I’m slowly building up my understanding of the engine from an environmental artist/level creation perspective and how what I can create in my DCC apps translates over into Unreal and my levels.
One area I’m trying to understand is instancing, to create larger scale “duplicates” of e.g. rocks, plants, etc. to populate a level in a guided but procedural way.
1 - Is there any way to convey instancing via e.g. FBX, in the sense that one might leverage instancing in Maya or Max to create the scene, but then want to import that into Unreal? I’m kind of guessing not, short of creating actual object copies (real geo).
2 - Is the Foliage system what I should be focusing on in Unreal to create instances? I’m looking for good learning material on that if anybody has suggestions.

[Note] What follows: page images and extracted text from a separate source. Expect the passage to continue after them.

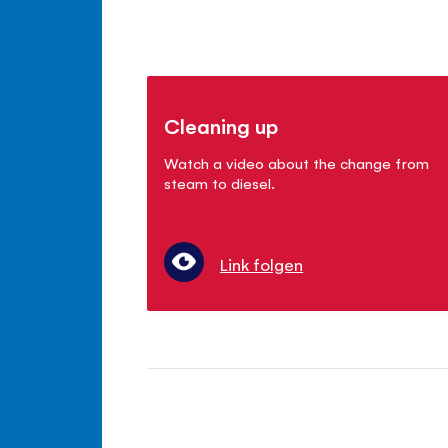
Cleaning up
Watch a video about the change from
steam to diesel.
Link folgen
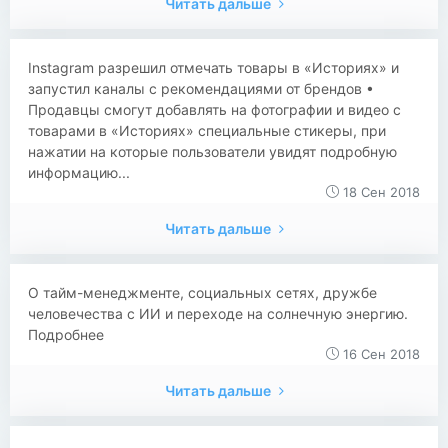
Читать дальше
​​Instagram разрешил отмечать товары в «Историях» и
запустил каналы с рекомендациями от брендов •
Продавцы смогут добавлять на фотографии и видео с
товарами в «Историях» специальные стикеры, при
нажатии на которые пользователи увидят подробную
информацию...
18 Сен 2018
Читать дальше
О тайм-менеджменте, социальных сетях, дружбе
человечества с ИИ и переходе на солнечную энергию.
Подробнее
16 Сен 2018
Читать дальше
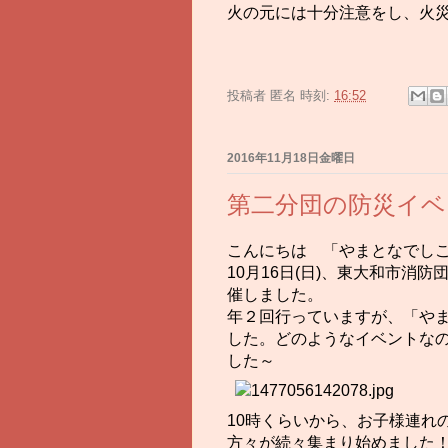
火の元には十分注意をし、火
投稿者
匿名
時刻:
16:52
2016年11月18日金曜日
第二分団の防災イベ
こんにちは 「やまとなでしこ
10月16日(日)、東大和市消
催しました。
年２回行っていますが、「や
した。どのようなイベントな
した～
10時くらいから、お子様連れ
方々が続々集まり始めました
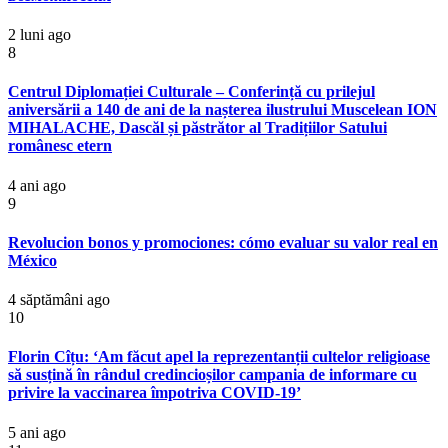
2 luni ago
8
Centrul Diplomației Culturale – Conferință cu prilejul
aniversării a 140 de ani de la nașterea ilustrului Muscelean ION
MIHALACHE, Dascăl și păstrător al Tradițiilor Satului
românesc etern
4 ani ago
9
Revolucion bonos y promociones: cómo evaluar su valor real en
México
4 săptămâni ago
10
Florin Cîțu: ‘Am făcut apel la reprezentanții cultelor religioase
să susțină în rândul credincioșilor campania de informare cu
privire la vaccinarea împotriva COVID-19’
5 ani ago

In say 3ds Max, my weapon of choice, an instance copy will translate an edit, in local space, from one mesh to another maintaining it’s position in world space so it’s not really what would be considered unbound. A Reference copy is different in that all copies are based off of the original and can only translate an edit forwards from the reference and the copies not translating backwards in the chain. Bit more efficient but not by much. In this case an instance is just to make editing easier across a large number of objects already in place (in place editing)
In UE4 a instance copy is unbound but when copied only has to copy what is already in memory so the big savings is the memory foot print and of course only has to render the copies with in the visible camera range and all else culled out so the idea that a change in one object will translate to changes up the chain does not happen because the instance is not bound to one another.
But
I believe the word use that best describes what I think your suggesting is called iteration. Lets say you want to put in scene 500 telephone poles but not 100% sure that they are fit to finish and what to change them all latter or you just want to reserve the space. In this case you can export a simple box primitive, call it something like telephone pole, export/import and place an instanced copy anywhere you wish. Now at some point you want to replace the box proxy with the perfect telephone you would position in 3ds Max relative to the origin, using the proxy as a reference point, and rename it to telephone pole followed by exporting as a replacement of the first file and in UE4 if you reimport the asset in the browser all 500 instanced copies will be updated.